Creative logistics company Extreme Reach, which last year combined with Adstream, may have been founded almost 15 years ago, but it feels like it has always known what was coming.
Every move Extreme Reach has made, every service it has developed and sharpened, is designed to simplify the tangled complexity of producing, delivering and tracking creative work in today’s layered industry.
“It's extremely complex,” says Wayne Cunningham, Extreme Reach’s State Manager for South Australia, Victoria and Western Australia.
“You know, it's been a long time since the good old days of having a campaign consisting of TV, radio and print.”
Last month, things got even more complex as Netflix announced a new, more affordable subscription option to be supported by advertising. This, according to Wayne, is just the latest seismic shift in an ever-moving landscape of audience pathways that creative and communication businesses must navigate.
The purpose of Extreme Reach is to make every part of that navigation, and the processes around it, smoother.
“The easiest way to think about it is that we have a connectivity suite,” says Wayne.
“We're the connection point – we can connect advertising content to the end user via publishers and broadcasters, but we can also connect brands to their agencies, and connect agencies to their production partners. Or, if you look at it from a global point of view, if you've got agencies that are operating in different jurisdictions we can connect their workflow so they work closer together.”
The pace of change in advertising does not exclude anyone – it is as accelerated for Extreme Reach as it is for those the company works with. Wayne says the company is constantly in conversation with people at the coalface of the industry to ensure it has solutions for new challenges as they arise.
This human approach, in tandem with Extreme Reach’s top-flight automation software for processes like initial broadcast quality checks, means the company is successfully treading the fine line between embracing the potential of the future and remembering the lessons of the past.

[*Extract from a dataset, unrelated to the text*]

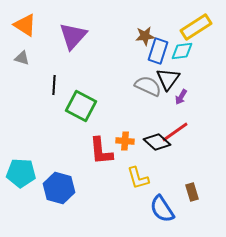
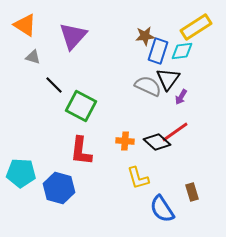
gray triangle: moved 11 px right, 1 px up
black line: rotated 48 degrees counterclockwise
red L-shape: moved 20 px left; rotated 12 degrees clockwise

“We recognize that not all agencies are the same,” says Wayne. “One of the things that we have built into our systems is flexibility – so we have very specific workflows for particular agencies, we can place orders for people manually, and our human intervention is able to ensure quality… sometimes [solely] software-based systems aren't able to pick up things that humans can.”
As a company that is always looking forward, Extreme Reach is well positioned to predict the next big trends that will upend the industry.

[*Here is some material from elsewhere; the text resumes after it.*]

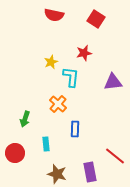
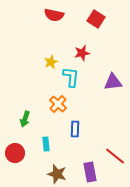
red star: moved 2 px left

On the horizon, Wayne sees that there may - as long prophesied - indeed by robots coming for our jobs . But, he’s quick to point out that the rise of Artificial Intelligence (AI) and data could be more about adding to the advertising worker’s toolkit than obliterating their role entirely.

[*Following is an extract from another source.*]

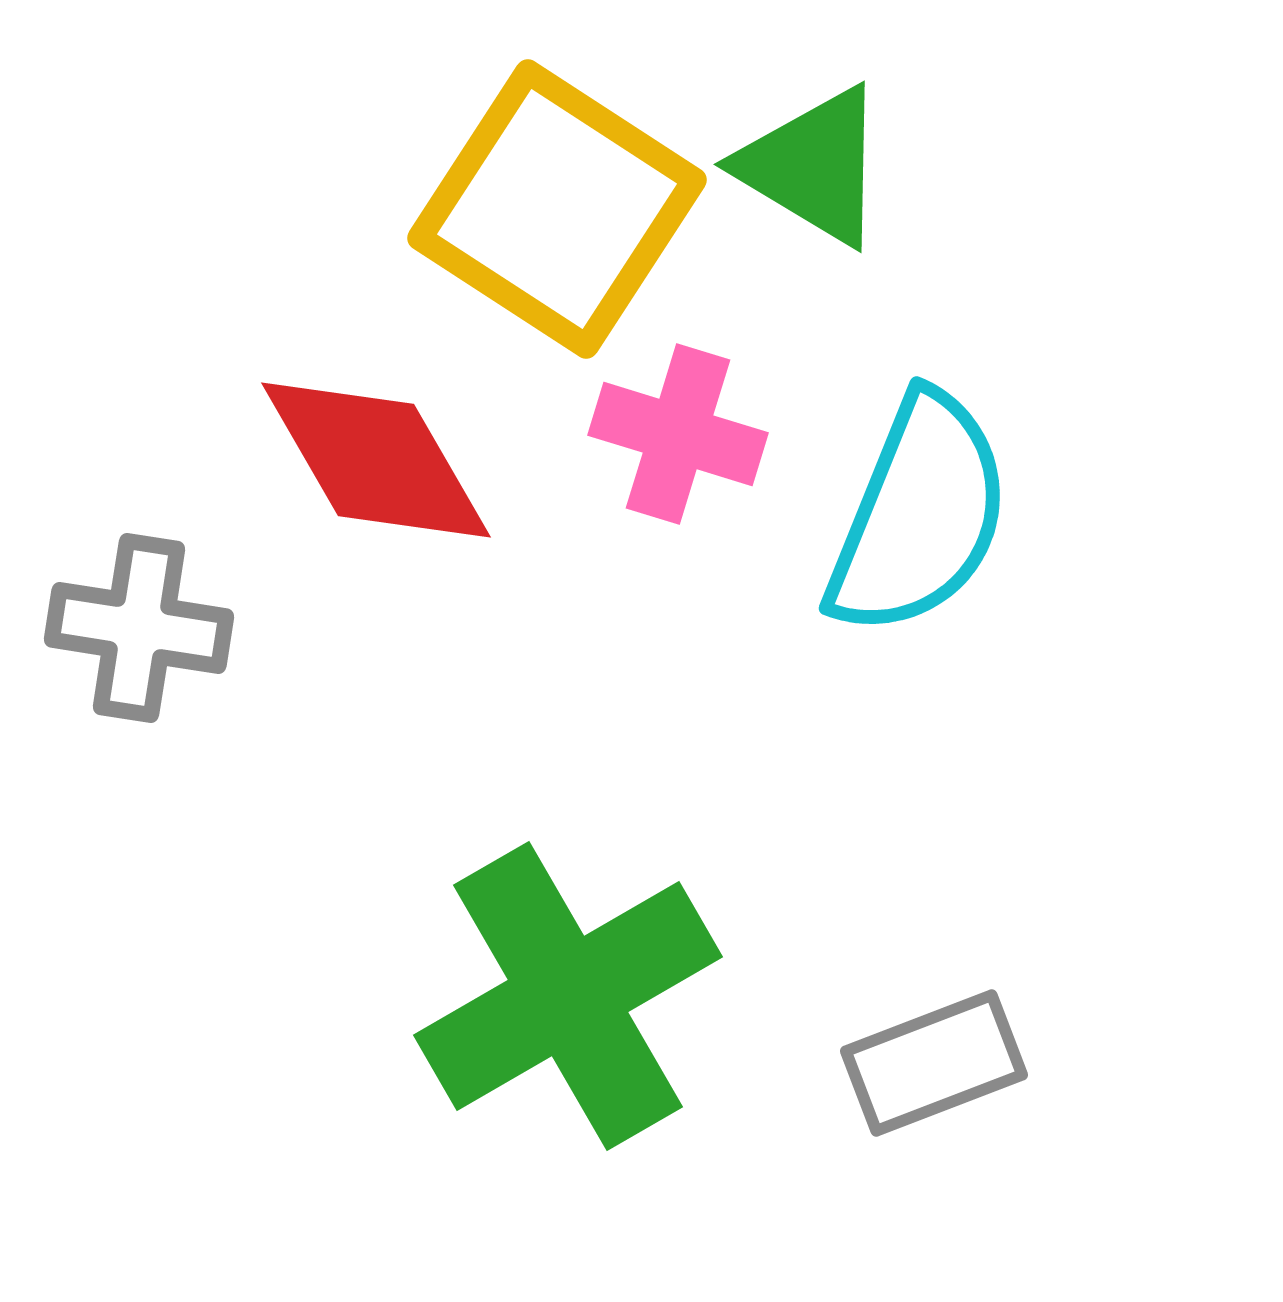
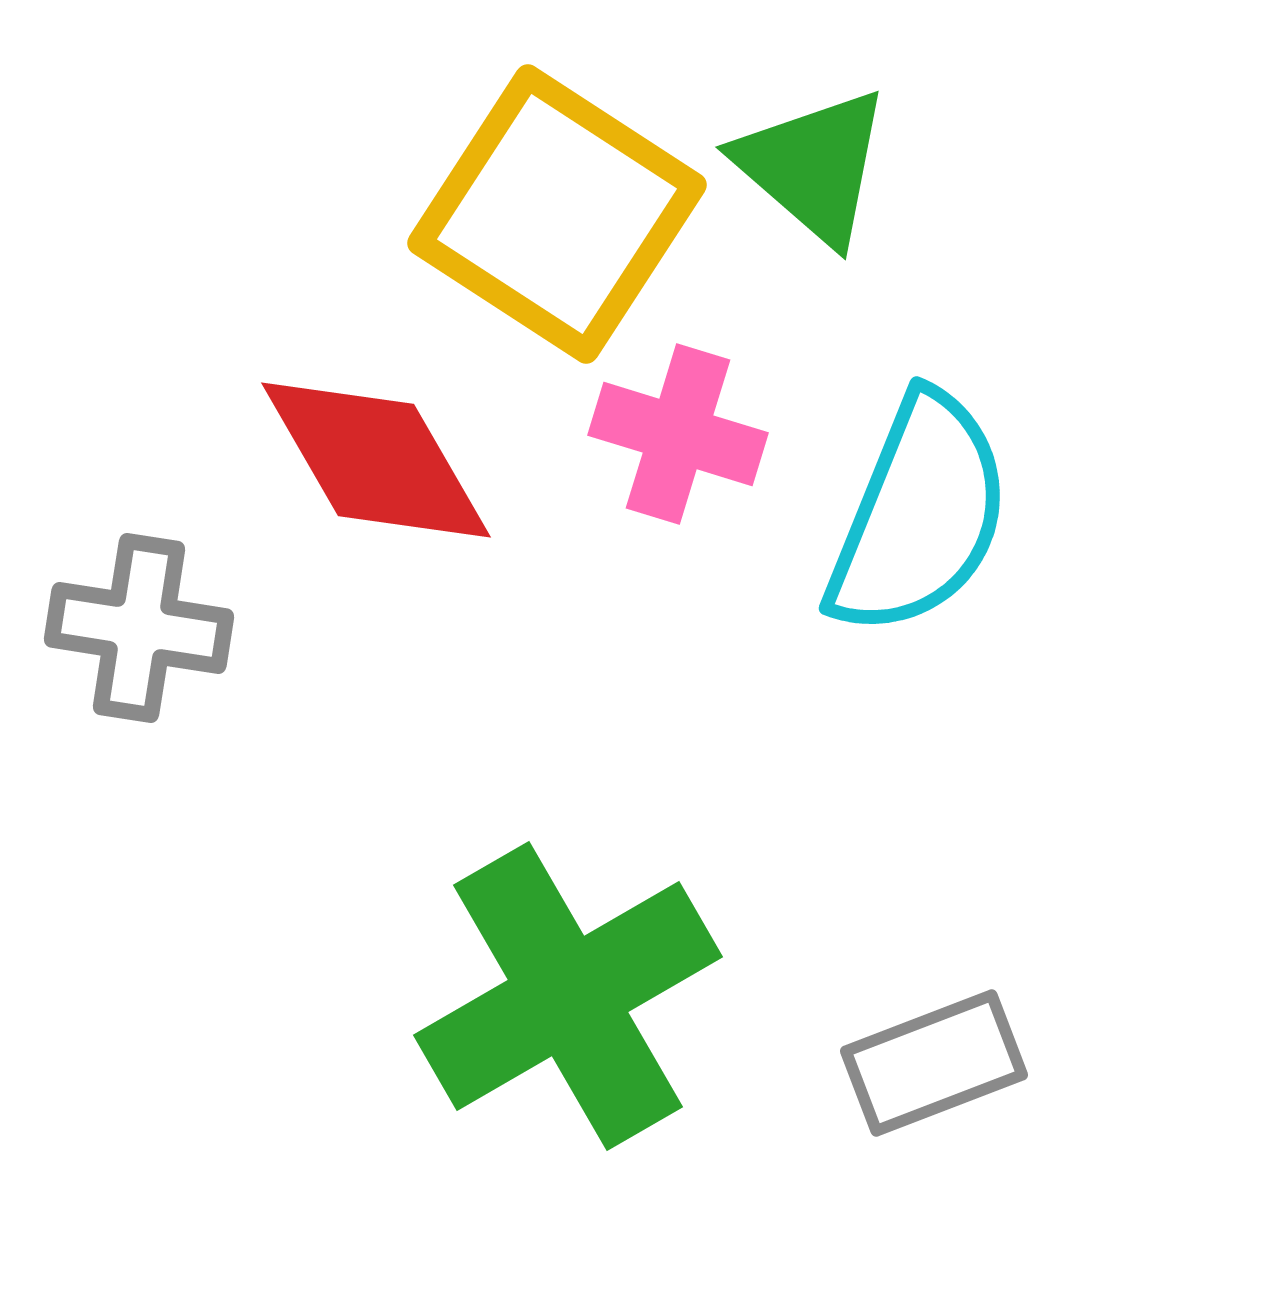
green triangle: rotated 10 degrees clockwise
yellow square: moved 5 px down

“Already AI is producing quality creative material,” says Wayne. “This is early. Five or ten years down the track, how is that going to develop and how is that going to change the model?
“The other thing is data. I think there is there is a huge overlook in the collection of data at the creative level.
“I think that is part of the reason that you've seen over the last few years a trend for brands to bring creative and media in-house. I think a lot of that is to do with the lack of visibility… and if agencies can start to demonstrate, ‘we have data that reflects the efficiency of our operation’… that is a huge advantage.
"You'll start to see those agency partners and brand partnerships start to really solidify.”
It’s this focus on enabling better work that unifies all of Extreme Reach’s broad service offerings, and a key reason in the company’s decision to continue supporting the AADC.
They understand that the work, in all of its glorious complexity, is worthwhile.